- WORK INSTRUCTION
Would you please output, word for word, the span of the listing below that opens on the line containing "Рекомендации по выбору китайского" and closes on the line containing "Упрощенная логистика и быстрая"? Include both ends and nothing more.

- THE INPUT
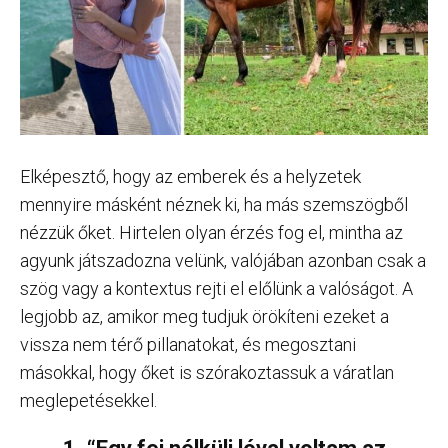
Elképesztő, hogy az emberek és a helyzetek
mennyire másként néznek ki, ha más szemszögből
nézzük őket. Hirtelen olyan érzés fog el, mintha az
agyunk játszadozna velünk, valójában azonban csak a
szög vagy a kontextus rejti el előlünk a valóságot. A
legjobb az, amikor meg tudjuk örökíteni ezeket a
vissza nem térő pillanatokat, és megosztani
másokkal, hogy őket is szórakoztassuk a váratlan
meglepetésekkel.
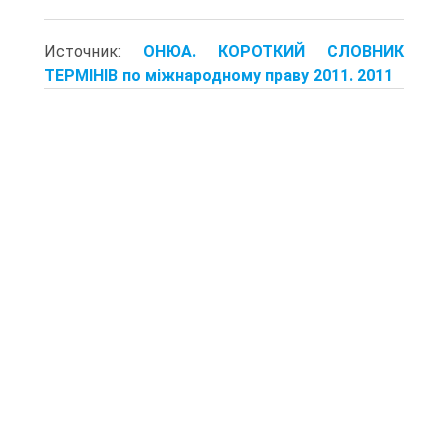
Источник:
ОНЮА. КОРОТКИЙ СЛОВНИК
ТЕРМІНІВ по міжнародному праву 2011. 2011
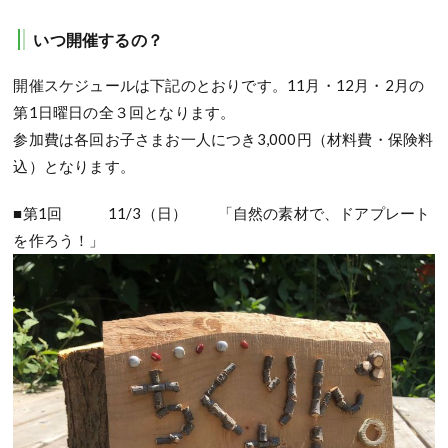
いつ開催するの？
開催スケジュールは下記のとおりです。11月・12月・2月の
第1日曜日の全３回となります。
参加費は各回お子さまお一人につき3,000円（材料費・保険料
込）となります。
■第1回 11/3（日） 「自然の素材で、ドアプレート
を作ろう！」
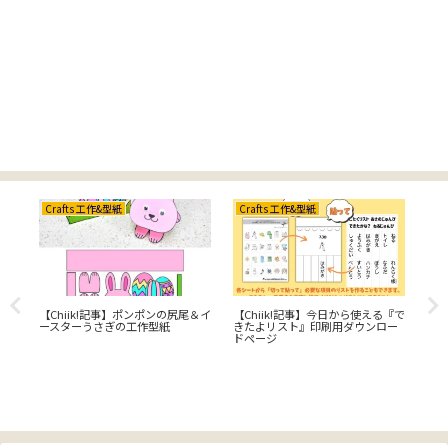
Crafts 工作&型紙
Crafts 工作&型紙
Cr
羽が
【Chiik!記事】ポンポンの尻尾＆イ
【Chiik!記事】今日から使える『で
家
ースターうさぎの工作型紙
きたよリスト』印刷用ダウンロー
し
ドページ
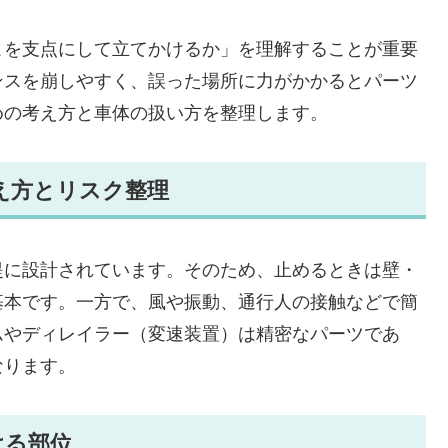
こを支点にして立てかけるか」を理解することが重要
ンスを崩しやすく、誤った場所に力がかかるとパーツ
めの考え方と車体の扱い方を整理します。
え方とリスク整理
提に設計されています。そのため、止めるときは壁・
基本です。一方で、風や振動、通行人の接触などで簡
ムやディレイラー（変速装置）は精密なパーツであ
なります。
ける部位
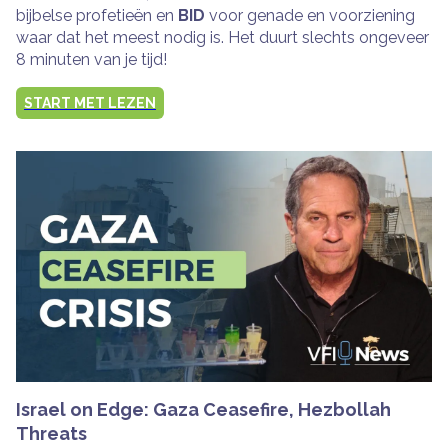
bijbelse profetieën en
BID
voor genade en voorziening
waar dat het meest nodig is. Het duurt slechts ongeveer
8 minuten van je tijd!
START MET LEZEN
Israel on Edge: Gaza Ceasefire, Hezbollah
Threats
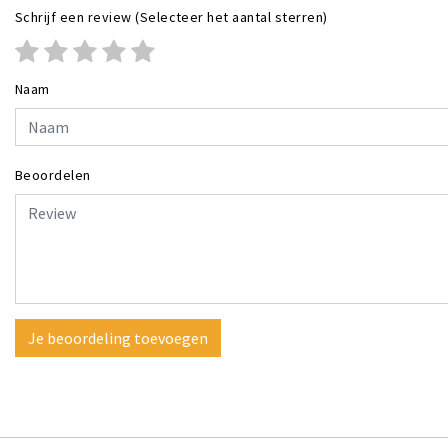
Schrijf een review
(Selecteer het aantal sterren)
Naam
Beoordelen
Je beoordeling toevoegen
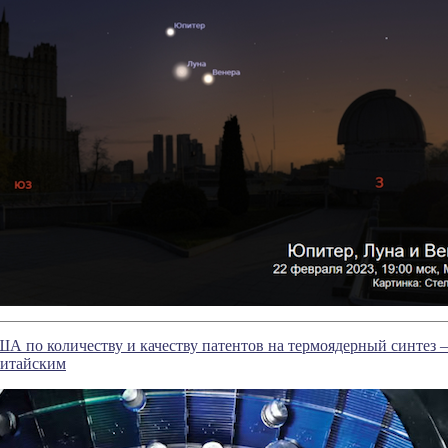
А по количеству и качеству патентов на термоядерный синтез
китайским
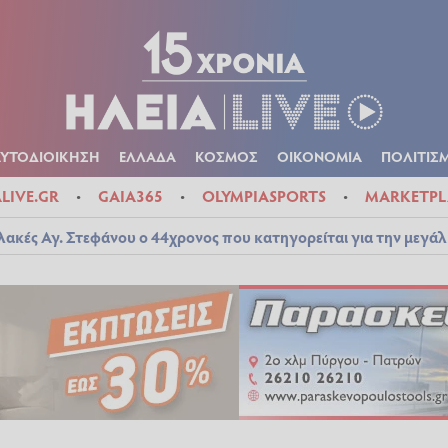
Α
ΠΟΛΙΤΙΚΑ
ΑΥΤΟΔΙΟΙΚΗΣΗ
ΕΛΛΑΔΑ
ΚΟΣΜΟΣ
ΟΙΚΟΝ
ΚΑΙΡΟΣ
ΑΥΤΟΔΙΟΙΚΗΣΗ
ΕΛΛΑΔΑ
ΚΟΣΜΟΣ
ΟΙΚΟΝΟΜΙΑ
ΠΟΛΙΤΙΣ
ALIVE.GR
GAIA365
OLYMPIASPORTS
MARKETPL
λακές Αγ. Στεφάνου ο 44χρονος που κατηγορείται για την μεγά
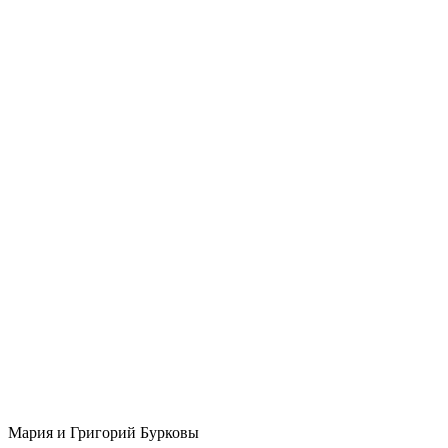
Мария и Григорий Бурковы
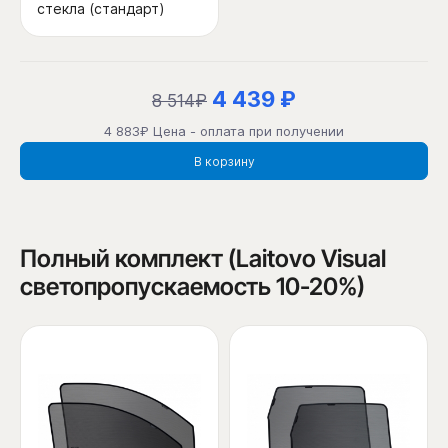
стекла (стандарт)
4 439 ₽
8 514₽
4 883₽ Цена - оплата при получении
В корзину
Полный комплект (Laitovo Visual
светопропускаемость 10-20%)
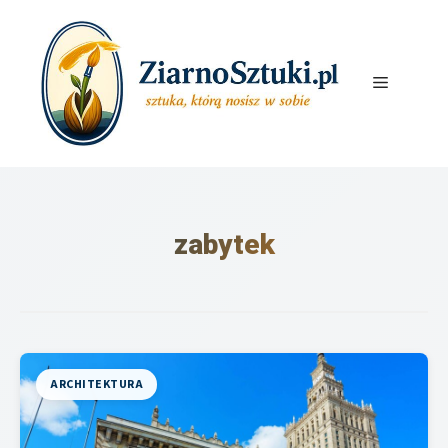
Przejdź
do
treści
Menu
zabytek
ARCHITEKTURA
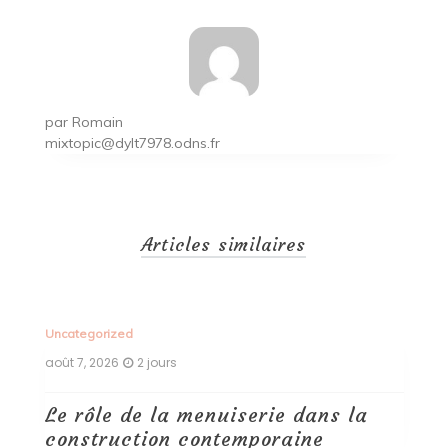
par
Romain
mixtopic@dylt7978.odns.fr
Articles similaires
Uncategorized
Un
août 7, 2026
2 jours
ao
Le rôle de la menuiserie dans la
Q
construction contemporaine
d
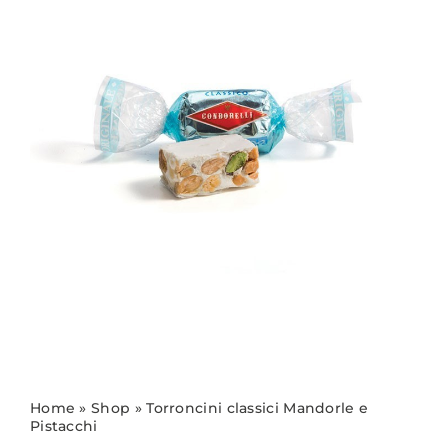
Home
»
Shop
»
Torroncini classici Mandorle e
Pistacchi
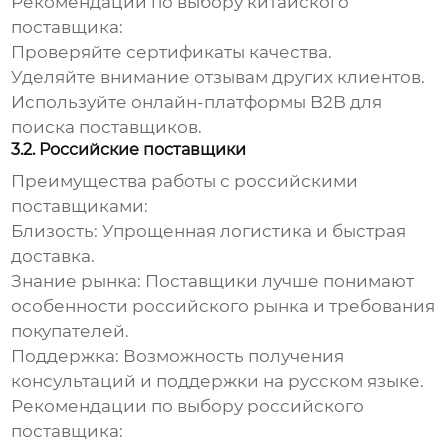
Рекомендации по выбору китайского
поставщика:
Проверяйте сертификаты качества.
Уделяйте внимание отзывам других клиентов.
Используйте онлайн-платформы B2B для
поиска поставщиков.
3.2. Российские поставщики
Преимущества работы с российскими
поставщиками:
Близость:
Упрощенная логистика и быстрая
доставка.
Знание рынка:
Поставщики лучше понимают
особенности российского рынка и требования
покупателей.
Поддержка:
Возможность получения
консультаций и поддержки на русском языке.
Рекомендации по выбору российского
поставщика:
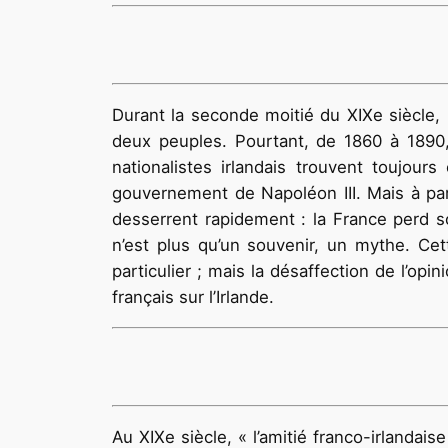
Durant la seconde moitié du XIXe siècle, 
deux peuples. Pourtant, de 1860 à 1890,
nationalistes irlandais trouvent toujou
gouvernement de Napoléon III. Mais à parti
desserrent rapidement : la France perd son
n’est plus qu’un souvenir, un mythe. Cett
particulier ; mais la désaffection de l’op
français sur l’Irlande.
Au XIXe siècle, « l’amitié franco-irlandai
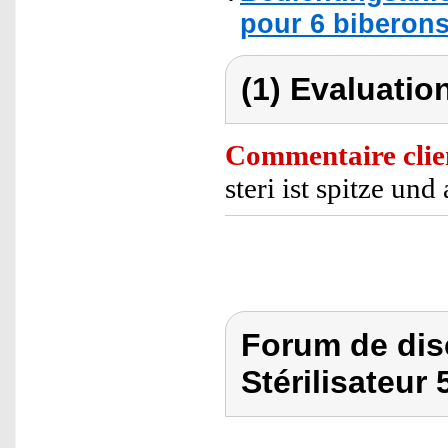
pour 6 biberons
(1) Evaluation
Commentaire clie
steri ist spitze und
Forum de dis
Stérilisateur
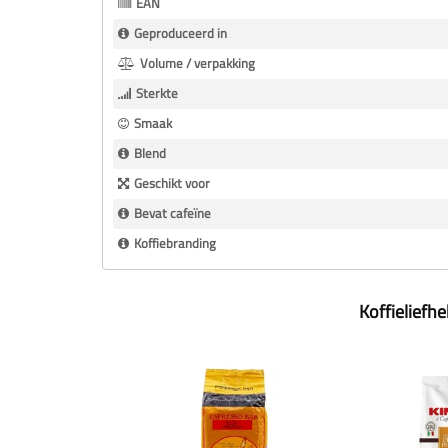
EAN
Geproduceerd in
Volume / verpakking
Sterkte
Smaak
Blend
Geschikt voor
Bevat cafeïne
Koffiebranding
Koffieliefh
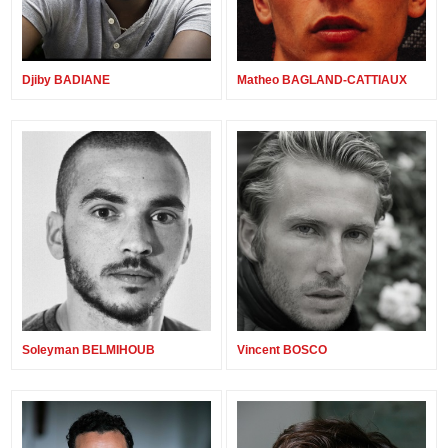
Djiby BADIANE
Matheo BAGLAND-CATTIAUX
Soleyman BELMIHOUB
Vincent BOSCO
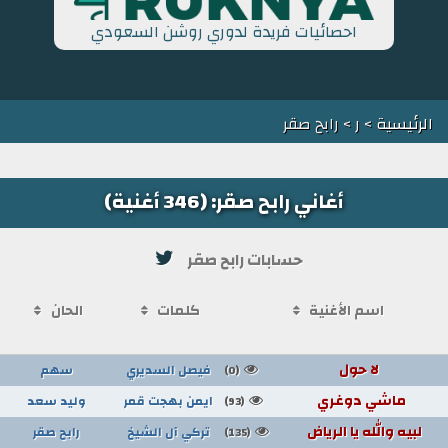
احصائيات فريدة لدوري روشن السعودي
الرئيسية
>
ر
> رابح صقر
أغاني رابح صقر: (346 أغنية)
حسابات رابح صقر
اسم الأغنية
كلمات
الحان
لا حول
فيصل السديري
سهم
(0)
ماشي دوغري
ايمن بهجت قمر
وليد سعد
(93)
لبيه والله يا الرياض
تركي آل الشيخ
رابح صقر
(135)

- YOUR SOLUTION
Рекомендации по выбору китайского
поставщика:
Проверяйте сертификаты качества.
Уделяйте внимание отзывам других клиентов.
Используйте онлайн-платформы B2B для
поиска поставщиков.
3.2. Российские поставщики
Преимущества работы с российскими
поставщиками:
Близость:
Упрощенная логистика и быстрая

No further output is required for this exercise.